Sunday, December 24, 2006

Warning: Uncharacteristic sentimentality

It's true: I do have a sickly sweet, schmaltzy sentimental streak. I save silly romantic mementos, every picture my kids have ever drawn for me, and really dumb things like my fat jeans.

Christmastime always brings out my sentimental streak. Not for long, but it does briefly rear its emo head every year.

This year I'm thinking about my relationships and how much they've changed since last Christmas. There are people who have become as important to me as breathing in the past year. People who have helped me discover things about myself that I may otherwise have never known. People who have brought out emotions that I didn't know I could feel. People who have loved and protected me at my most fragile, but have had the love and integrity to put me in my place when I've needed it. People who have brought out the best in me. People I've grown to love and cherish.

Then there are people who no longer hold a great importance in my life. People who have disappointed me or whom I have disappointed. People who feel that I have changed too much to live within the parameters of the former relationship. People who I can no longer maintain a relationship with because of how much I know I have changed. People who have hurt me deeply for the first time, and people who have hurt me continually over the years, to the point where I can no longer love them. People who have brought out the worst in me. People who have drifted to the fringes of my life, or who have drifted away entirely.

The one constant in life is change, right? And I have learned that all change, even change for the better, brings at least a little pain and a sense of loss along with the joy and excitement of a new adventure.
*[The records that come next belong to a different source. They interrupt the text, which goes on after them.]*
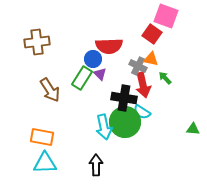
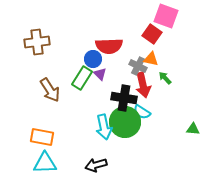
black arrow: rotated 105 degrees counterclockwise
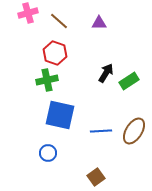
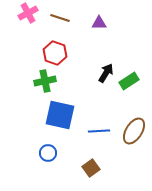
pink cross: rotated 12 degrees counterclockwise
brown line: moved 1 px right, 3 px up; rotated 24 degrees counterclockwise
green cross: moved 2 px left, 1 px down
blue line: moved 2 px left
brown square: moved 5 px left, 9 px up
This Christmas I am reflecting on the joy and excitement, but can't ignore the pain and loss on the flip side of the coin. Love and friendship can be bittersweet, but you can't savor the sweetness with abandon if you haven't known the ordeal of holding the bitter on your tongue for just a moment too long.

May this next year be one of love, passion, self-discovery, joy and fulfillment for each and every one of us.

Merry Christmas.

(Yeah, I can only do that about once a year. Maybe twice. If I get syrupy more often than that, please frickin' shoot me.)